[Source information]
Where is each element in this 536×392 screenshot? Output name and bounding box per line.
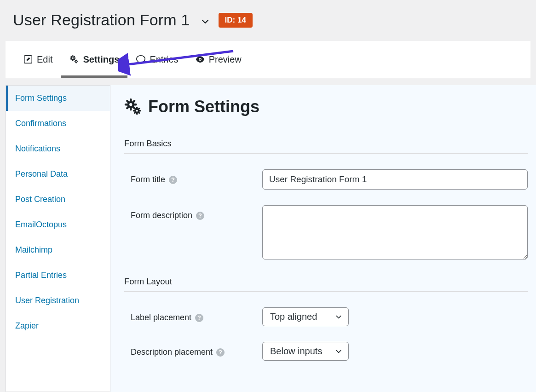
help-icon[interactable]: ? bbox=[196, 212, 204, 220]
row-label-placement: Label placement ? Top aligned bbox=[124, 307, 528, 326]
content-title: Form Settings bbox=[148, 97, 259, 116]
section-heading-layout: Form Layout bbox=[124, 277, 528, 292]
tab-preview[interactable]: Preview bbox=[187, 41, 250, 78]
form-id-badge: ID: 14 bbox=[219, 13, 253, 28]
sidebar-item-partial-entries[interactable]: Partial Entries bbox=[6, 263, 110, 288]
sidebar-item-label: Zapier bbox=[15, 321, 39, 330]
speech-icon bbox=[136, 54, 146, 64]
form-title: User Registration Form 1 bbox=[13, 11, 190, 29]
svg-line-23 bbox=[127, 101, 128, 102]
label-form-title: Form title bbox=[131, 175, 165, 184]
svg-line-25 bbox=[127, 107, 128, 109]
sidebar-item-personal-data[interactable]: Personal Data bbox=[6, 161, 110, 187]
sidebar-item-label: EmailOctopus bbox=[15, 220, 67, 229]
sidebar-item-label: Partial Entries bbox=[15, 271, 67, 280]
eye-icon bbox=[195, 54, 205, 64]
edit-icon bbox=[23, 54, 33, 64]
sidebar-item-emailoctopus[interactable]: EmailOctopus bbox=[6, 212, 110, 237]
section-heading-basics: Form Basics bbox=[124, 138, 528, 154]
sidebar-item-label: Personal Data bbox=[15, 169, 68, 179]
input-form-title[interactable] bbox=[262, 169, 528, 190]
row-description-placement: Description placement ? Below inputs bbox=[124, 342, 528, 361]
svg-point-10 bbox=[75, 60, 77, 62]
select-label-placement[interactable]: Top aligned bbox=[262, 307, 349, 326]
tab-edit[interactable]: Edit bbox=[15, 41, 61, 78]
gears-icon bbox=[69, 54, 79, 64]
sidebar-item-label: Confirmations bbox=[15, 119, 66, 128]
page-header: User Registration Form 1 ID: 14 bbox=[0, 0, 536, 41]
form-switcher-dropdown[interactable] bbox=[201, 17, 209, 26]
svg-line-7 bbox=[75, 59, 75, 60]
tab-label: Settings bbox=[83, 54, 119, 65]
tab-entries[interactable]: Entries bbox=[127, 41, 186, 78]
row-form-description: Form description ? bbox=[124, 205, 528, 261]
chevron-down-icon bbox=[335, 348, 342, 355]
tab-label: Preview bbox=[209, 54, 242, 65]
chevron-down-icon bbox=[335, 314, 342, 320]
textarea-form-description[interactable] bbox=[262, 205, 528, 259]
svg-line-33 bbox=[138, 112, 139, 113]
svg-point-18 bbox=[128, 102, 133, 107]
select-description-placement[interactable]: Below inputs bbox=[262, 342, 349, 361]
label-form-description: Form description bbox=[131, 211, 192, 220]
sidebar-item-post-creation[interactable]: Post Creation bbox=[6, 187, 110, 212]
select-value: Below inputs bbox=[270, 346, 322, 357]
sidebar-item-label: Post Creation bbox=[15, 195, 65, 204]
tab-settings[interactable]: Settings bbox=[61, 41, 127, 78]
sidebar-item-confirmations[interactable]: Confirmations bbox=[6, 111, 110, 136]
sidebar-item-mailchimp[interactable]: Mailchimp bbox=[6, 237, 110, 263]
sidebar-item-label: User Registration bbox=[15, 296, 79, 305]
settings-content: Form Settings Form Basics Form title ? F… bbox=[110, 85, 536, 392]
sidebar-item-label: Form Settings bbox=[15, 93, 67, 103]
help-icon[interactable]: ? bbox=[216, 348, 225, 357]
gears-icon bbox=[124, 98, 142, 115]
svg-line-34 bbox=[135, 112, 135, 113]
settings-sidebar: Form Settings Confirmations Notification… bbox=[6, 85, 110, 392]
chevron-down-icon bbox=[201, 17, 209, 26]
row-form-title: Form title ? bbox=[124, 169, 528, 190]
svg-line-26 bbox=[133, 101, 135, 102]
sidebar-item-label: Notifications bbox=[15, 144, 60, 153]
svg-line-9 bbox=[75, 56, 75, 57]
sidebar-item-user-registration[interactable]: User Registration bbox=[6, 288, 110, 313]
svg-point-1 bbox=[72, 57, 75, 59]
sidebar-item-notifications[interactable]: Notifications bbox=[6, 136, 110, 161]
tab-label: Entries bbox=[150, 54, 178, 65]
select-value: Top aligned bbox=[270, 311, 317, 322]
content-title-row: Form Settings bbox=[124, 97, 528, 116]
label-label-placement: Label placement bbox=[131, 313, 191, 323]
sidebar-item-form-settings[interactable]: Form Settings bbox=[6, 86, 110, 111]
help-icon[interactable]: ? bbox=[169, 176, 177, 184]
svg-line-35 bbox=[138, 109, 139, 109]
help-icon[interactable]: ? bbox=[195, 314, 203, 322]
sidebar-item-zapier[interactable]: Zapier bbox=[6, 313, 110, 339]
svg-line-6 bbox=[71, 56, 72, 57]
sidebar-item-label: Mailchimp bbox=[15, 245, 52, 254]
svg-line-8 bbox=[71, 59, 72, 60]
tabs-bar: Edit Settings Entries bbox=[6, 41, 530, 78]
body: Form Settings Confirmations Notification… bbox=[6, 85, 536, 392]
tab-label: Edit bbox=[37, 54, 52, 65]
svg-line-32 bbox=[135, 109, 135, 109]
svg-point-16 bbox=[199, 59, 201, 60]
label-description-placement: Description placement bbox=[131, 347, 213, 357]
[/Source information]
# Task description
Could you work out how many lines above contain the string "User"? Only the number should be given.

# Result for this task
4